There are plenty of guides available on how to protect your data, how to secure yourself online, and how to stop digital snoops from tracking you across the web and then profiting from that intrusion. (Sorry, “monetization”.) You should do these things. But if a cascading series of revelations this past week has taught us anything, it’s that all of those steps amount to triage. The things you can control add up to very little next to the things you can’t.
It’s an obvious point, especially if you follow the privacy headlines. But a recent example of location-tracking gone wrong—in fairness, it rarely goes right—that unfolded over the last week or so underscores the severity of what you’re up against.
On May 10, a New York Times report detailed a service, called Securus, that allegedly allowed a former sheriff to track people’s location, practically in real-time, without a court order. Securus technically requires legal documentation that authorizes use of its services. But senator Ron Wyden (D – Oregon) says Securus told his office that the company “never checks the legitimacy of those uploaded documents,” and that it does not feel obligated to do so.

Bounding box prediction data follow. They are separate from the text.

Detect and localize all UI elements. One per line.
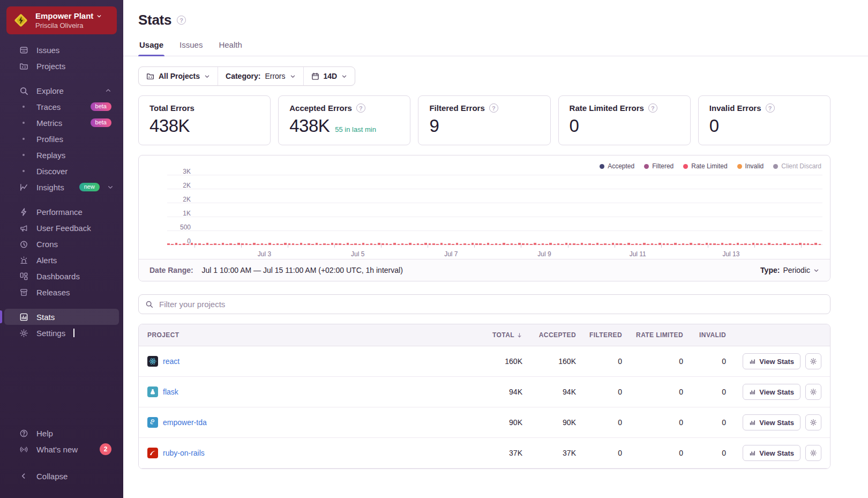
row-actions: View Stats xyxy=(726,384,821,400)
x-axis-tick xyxy=(615,245,615,248)
stat-card-total-errors: Total Errors438K xyxy=(138,95,271,145)
project-link[interactable]: empower-tda xyxy=(163,418,207,427)
legend-client-discard[interactable]: Client Discard xyxy=(773,162,821,170)
bar xyxy=(588,243,591,245)
bar xyxy=(472,243,474,245)
view-stats-button[interactable]: View Stats xyxy=(743,414,800,430)
project-settings-button[interactable] xyxy=(805,384,821,400)
bar-rate-limited-segment xyxy=(245,243,248,245)
bar xyxy=(183,243,185,245)
legend-filtered[interactable]: Filtered xyxy=(644,162,674,170)
bar xyxy=(577,244,579,245)
sidebar-item-what-s-new[interactable]: What's new2 xyxy=(4,441,119,457)
bar-rate-limited-segment xyxy=(639,244,642,245)
x-axis-tick xyxy=(288,245,288,248)
legend-rate-limited[interactable]: Rate Limited xyxy=(683,162,727,170)
bar-rate-limited-segment xyxy=(725,244,728,245)
sidebar-item-profiles[interactable]: Profiles xyxy=(4,131,119,147)
bar-chart-icon xyxy=(749,419,756,426)
tab-issues[interactable]: Issues xyxy=(178,40,204,56)
bar xyxy=(514,244,517,245)
bar xyxy=(339,243,341,245)
help-icon[interactable]: ? xyxy=(648,103,657,113)
sidebar-item-replays[interactable]: Replays xyxy=(4,147,119,163)
sidebar-item-stats[interactable]: Stats xyxy=(4,309,119,325)
usage-chart-card: AcceptedFilteredRate LimitedInvalidClien… xyxy=(138,155,830,281)
legend-accepted[interactable]: Accepted xyxy=(600,162,634,170)
bar xyxy=(635,243,638,245)
bar xyxy=(678,244,681,245)
project-settings-button[interactable] xyxy=(805,445,821,461)
column-header-accepted[interactable]: ACCEPTED xyxy=(522,331,576,339)
column-header-total[interactable]: TOTAL xyxy=(471,331,522,339)
column-header-filtered[interactable]: FILTERED xyxy=(576,331,622,339)
chevron-down-icon xyxy=(290,73,296,79)
bar xyxy=(749,244,751,245)
sidebar-item-alerts[interactable]: Alerts xyxy=(4,252,119,268)
sidebar-item-traces[interactable]: Tracesbeta xyxy=(4,99,119,115)
sidebar-item-crons[interactable]: Crons xyxy=(4,236,119,252)
view-stats-button[interactable]: View Stats xyxy=(743,353,800,369)
tab-health[interactable]: Health xyxy=(218,40,243,56)
sidebar-item-help[interactable]: Help xyxy=(4,425,119,441)
bar xyxy=(694,244,697,245)
sidebar-item-label: Performance xyxy=(36,207,83,217)
bar-rate-limited-segment xyxy=(436,244,439,245)
sidebar-item-projects[interactable]: Projects xyxy=(4,58,119,74)
project-settings-button[interactable] xyxy=(805,353,821,369)
view-stats-label: View Stats xyxy=(759,419,794,427)
help-icon[interactable]: ? xyxy=(766,103,775,113)
sidebar-item-discover[interactable]: Discover xyxy=(4,163,119,179)
bar xyxy=(534,243,536,245)
sidebar-item-insights[interactable]: Insightsnew xyxy=(4,179,119,195)
project-link[interactable]: flask xyxy=(163,388,178,396)
help-icon[interactable]: ? xyxy=(356,103,365,113)
sidebar-item-releases[interactable]: Releases xyxy=(4,284,119,300)
bar xyxy=(268,243,271,245)
help-icon[interactable]: ? xyxy=(489,103,498,113)
view-stats-button[interactable]: View Stats xyxy=(743,445,800,461)
column-header-project[interactable]: PROJECT xyxy=(147,331,471,339)
view-stats-button[interactable]: View Stats xyxy=(743,384,800,400)
project-link[interactable]: ruby-on-rails xyxy=(163,449,205,457)
bar-chart-icon xyxy=(749,358,756,365)
sidebar-item-user-feedback[interactable]: User Feedback xyxy=(4,220,119,236)
legend-invalid[interactable]: Invalid xyxy=(737,162,764,170)
legend-dot-icon xyxy=(683,164,688,169)
bar-rate-limited-segment xyxy=(409,243,411,245)
page-help-icon[interactable]: ? xyxy=(177,16,186,25)
column-header-invalid[interactable]: INVALID xyxy=(683,331,726,339)
org-name: Empower Plant xyxy=(35,11,93,20)
sidebar-item-settings[interactable]: Settings xyxy=(4,325,119,341)
bar-rate-limited-segment xyxy=(218,244,221,245)
project-filter-dropdown[interactable]: All Projects xyxy=(139,67,218,85)
sidebar-item-dashboards[interactable]: Dashboards xyxy=(4,268,119,284)
category-filter-dropdown[interactable]: Category: Errors xyxy=(218,67,303,85)
collapse-button[interactable]: Collapse xyxy=(4,468,119,484)
sidebar-item-label: What's new xyxy=(36,445,78,454)
filtered-cell: 0 xyxy=(576,357,622,366)
chart-type-dropdown[interactable]: Type: Periodic xyxy=(760,266,819,274)
project-settings-button[interactable] xyxy=(805,414,821,430)
chart-bars xyxy=(167,175,822,245)
column-header-rate-limited[interactable]: RATE LIMITED xyxy=(622,331,683,339)
project-link[interactable]: react xyxy=(163,357,179,366)
org-switcher[interactable]: Empower Plant Priscila Oliveira xyxy=(6,6,117,34)
sidebar-item-explore[interactable]: Explore xyxy=(4,83,119,99)
sidebar-item-performance[interactable]: Performance xyxy=(4,204,119,220)
tab-usage[interactable]: Usage xyxy=(138,40,164,56)
search-input[interactable] xyxy=(158,299,824,309)
stat-card-title: Filtered Errors? xyxy=(429,103,539,113)
bar-rate-limited-segment xyxy=(740,244,743,245)
bar-rate-limited-segment xyxy=(518,243,521,245)
bar-rate-limited-segment xyxy=(475,243,478,245)
sidebar-item-metrics[interactable]: Metricsbeta xyxy=(4,115,119,131)
bar-rate-limited-segment xyxy=(701,244,704,245)
date-range-dropdown[interactable]: 14D xyxy=(303,67,355,85)
bar-rate-limited-segment xyxy=(366,244,369,245)
bar-rate-limited-segment xyxy=(234,244,236,245)
stat-card-title-text: Invalid Errors xyxy=(709,103,761,113)
x-axis-tick xyxy=(428,245,428,248)
sidebar-item-issues[interactable]: Issues xyxy=(4,42,119,58)
bar-rate-limited-segment xyxy=(335,243,338,245)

It offers a rubber stamp, then, to letting people know where virtually anyone in the US is standing at any given moment.
On the heels of that report, ZDNet detailed how all four major US carriers sell location data to companies you’ve never heard of, without your explicit permission. In this specific case, Securus bought its access from a location aggregator called LocationSmart, which in turn bought it from the telecoms. All of these corporate relationships are arguably legal.
“We don’t really have federal laws that are focused on that backend sale of personal data,” says Alan Butler, senior counsel at the Electronic Privacy Information Center. “A lot this is just the Wild, Wild West, honestly. That’s why the companies do whatever they want.”
‘If they’re going to have this data and a claim to use it, then they absolutely have a responsibility to make sure it’s locked up tighter than Fort Knox.’
Robert Xiao, Carnegie Mellon University
That alone would be cause enough for alarm. There’s no opt-out for any of this location sharing. It happens simply by dint of having a cell phone plan. In a very real sense, you’re powerless to prevent your location being used as chattel. Google knows where you are most of the time too, but at least it lets you turn off location tracking, and to delete your history. The company also ostensibly uses the information to help Google Maps, search, and other services that benefit consumers to some degree. The only value AT&T and Verizon create by selling location data to brokers lands on their bottom line.
Also, it gets worse.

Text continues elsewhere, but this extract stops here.